Fan Jason, Chan Skylar, Patro Rob
Center for Bioinformatics and Computational Biology, University of Maryland, College Park, USA.
Algorithms Mol Biol. 2022 Mar 25;17(1):6. doi: 10.1186/s13015-022-00214-y.
There has been rapid development of probabilistic models and inference methods for transcript abundance estimation from RNA-seq data. These models aim to accurately estimate transcript-level abundances, to account for different biases in the measurement process, and even to assess uncertainty in resulting estimates that can be propagated to subsequent analyses. The assumed accuracy of the estimates inferred by such methods underpin gene expression based analysis routinely carried out in the lab.

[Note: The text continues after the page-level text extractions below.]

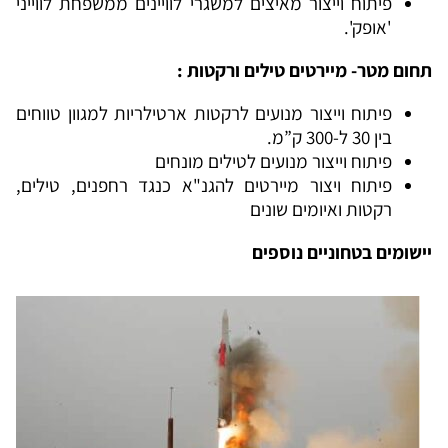
פיתוח וייצור מאיצים למשגרי לוויינים ממשפחת לווייני
'אופק'.
תחום מטר- מיירטים טילים ורקטות :
פיתוח וייצור מנועים לרקטות ארטילריות למגוון טווחים
בין 30 ל-300 ק”מ.
פיתוח וייצור מנועים לטילים מונחים
פיתוח ויצור מיירטים להגנ"א כנגד רחפנים, טילים,
רקטות ואיומים שונים
יישומים בטחוניים נוספים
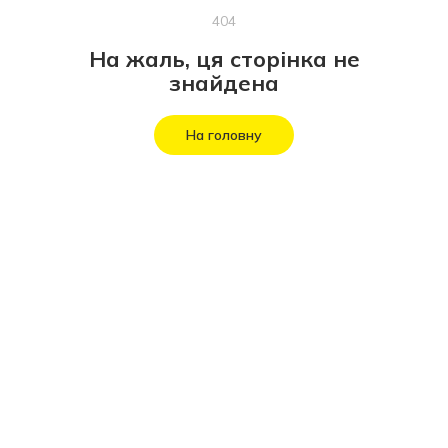
404
На жаль, ця сторінка не
знайдена
На головну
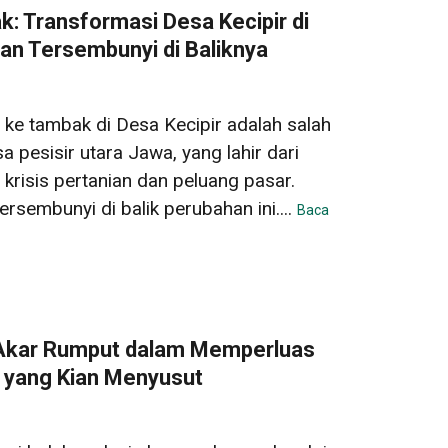
: Transformasi Desa Kecipir di
an Tersembunyi di Baliknya
 ke tambak di Desa Kecipir adalah salah
 pesisir utara Jawa, yang lahir dari
krisis pertanian dan peluang pasar.
rsembunyi di balik perubahan ini....
Baca
Akar Rumput dalam Memperluas
h yang Kian Menyusut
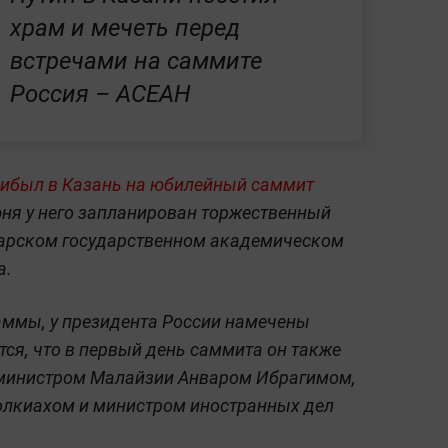
храм и мечеть перед
встречами на саммите
Россия – АСЕАН
 прибыл в Казань на юбилейный саммит
ня у него запланирован торжественный
атарском государственном академическом
а.
ммы, у президента России намечены
ся, что в первый день саммита он также
-министром Малайзии Анваром Ибрагимом,
олкиахом и министром иностранных дел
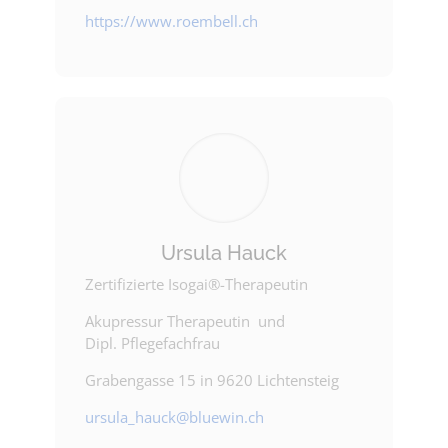
https://www.roembell.ch
Ursula Hauck
Zertifizierte Isogai®-Therapeutin
Akupressur Therapeutin und
Dipl. Pflegefachfrau
Grabengasse 15 in 9620 Lichtensteig
ursula_hauck@bluewin.ch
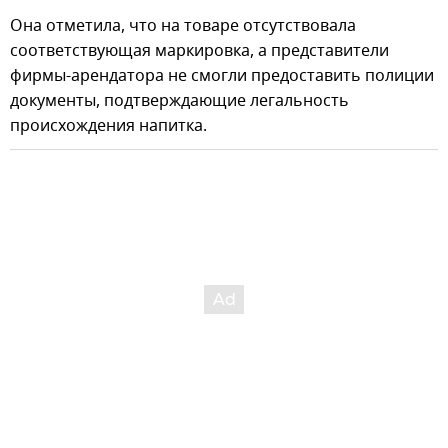
Она отметила, что на товаре отсутствовала
соответствующая маркировка, а представители
фирмы-арендатора не смогли предоставить полиции
документы, подтверждающие легальность
происхождения напитка.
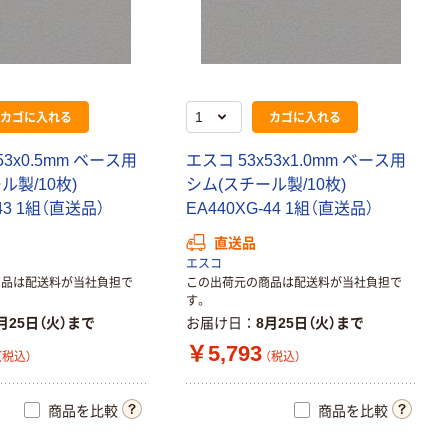
カゴに入れる
カゴに入れる
53x0.5mm ベース用
エスコ 53x53x1.0mm ベース用
ル製/10枚)
シム(スチール製/10枚)
-43 1組（直送品）
EA440XG-44 1組（直送品）
直送品
エスコ
商品は配送料が当社負担で
この出荷元の商品は配送料が当社負担で
す。
月25日（火）まで
お届け日
8月25日（火）まで
￥5,793
（税込）
（税込）
商品を比較
商品を比較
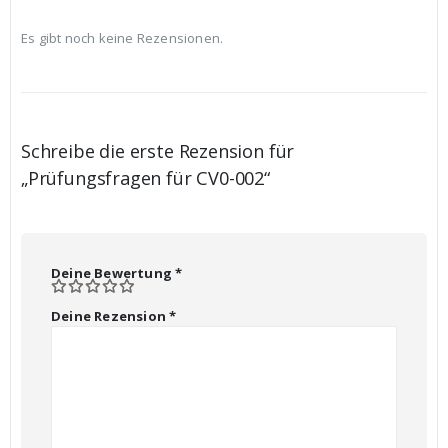
Es gibt noch keine Rezensionen.
Schreibe die erste Rezension für
„Prüfungsfragen für CV0-002“
Deine Bewertung
*
Deine Rezension
*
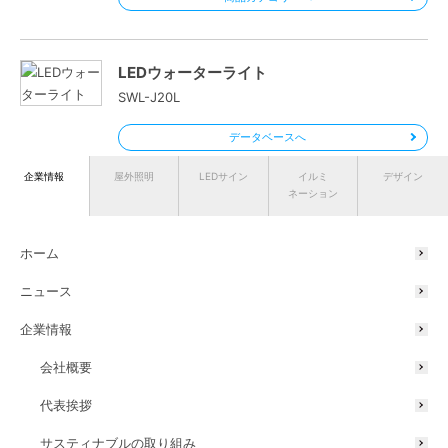
LEDウォーターライト
SWL-J20L
データベースへ
商品カテゴリーへ
企業情報
屋外照明
LEDサイン
イルミ
デザイン
ネーション
エクスレッズ スポットウォールライト 1型
ホーム
シルバー (白)
ニュース
HBA-W06S
企業情報
データベースへ
会社概要
商品カテゴリーへ
代表挨拶
サスティナブルの取り組み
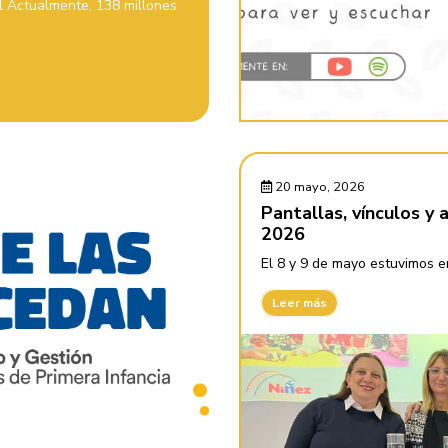
il Actualmente, 138 millones
20 mayo, 2026
Pantallas, vínculos y
2026
El 8 y 9 de mayo estuvimos en
Leer más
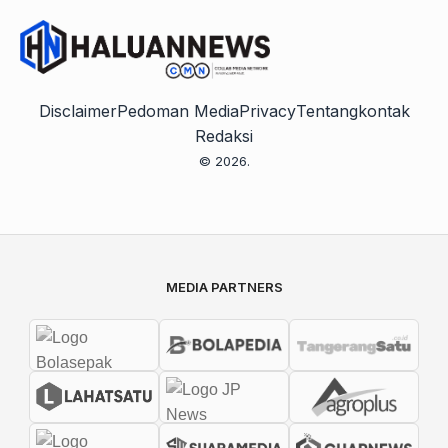
Disclaimer
Pedoman Media
Privacy
Tentang
kontak
Redaksi
© 2026.
MEDIA PARTNERS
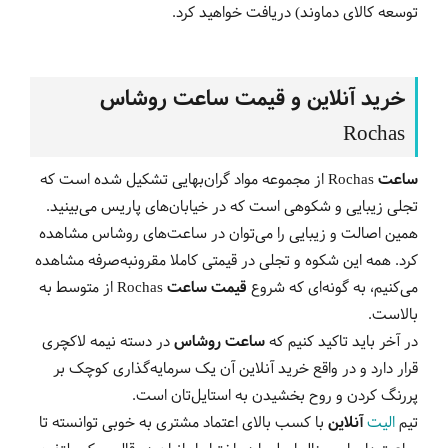
توسعه کالای دماوند) دریافت خواهید کرد.
خرید آنلاین و قیمت ساعت روشاس
Rochas
ساعت
Rochas
از مجموعه مواد گران‌بهایی تشکیل شده است که
تجلی زیبایی و شکوهی است که در خیابان‌های پاریس می‌بینید.
همین اصالت و زیبایی را می‌توان در ساعت‌های روشاس مشاهده
کرد. همه این شکوه و تجلی در قیمتی کاملا مقرون‎به‌صرفه مشاهده
می‌کنیم، به گونه‌ای که شروع
قیمت‌ ساعت
Rochas
از متوسط به
بالاست.
در آخر باید تاکید کنیم که
ساعت روشاس
در دسته نیمه لاکچری
قرار دارد و در واقع خرید آنلاین آن یک سرمایه‌گذاری کوچک بر
پررنگ کردن و روح بخشیدن به استایل‌تان است.
تیم
الیت
آنلاین
با کسب بالای اعتماد مشتری به خوبی توانسته تا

Although hyperparameter selection is known to affect the distributions of inferred abundances (e.g. producing smooth versus sparse estimates), strategies for performing model selection in experimental data have been addressed informally at best.
We derive perplexity for evaluating abundance estimates on fragment sets directly. We adapt perplexity from the analogous metric used to evaluate language and topic models and extend the metric to carefully account for corner cases unique to RNA-seq. In experimental data, estimates with the best perplexity also best correlate with qPCR measurements. In simulated data, perplexity is well behaved and concordant with genome-wide measurements against ground truth and differential expression analysis. Furthermore, we demonstrate theoretically and experimentally that perplexity can be computed for arbitrary transcript abundance estimation models.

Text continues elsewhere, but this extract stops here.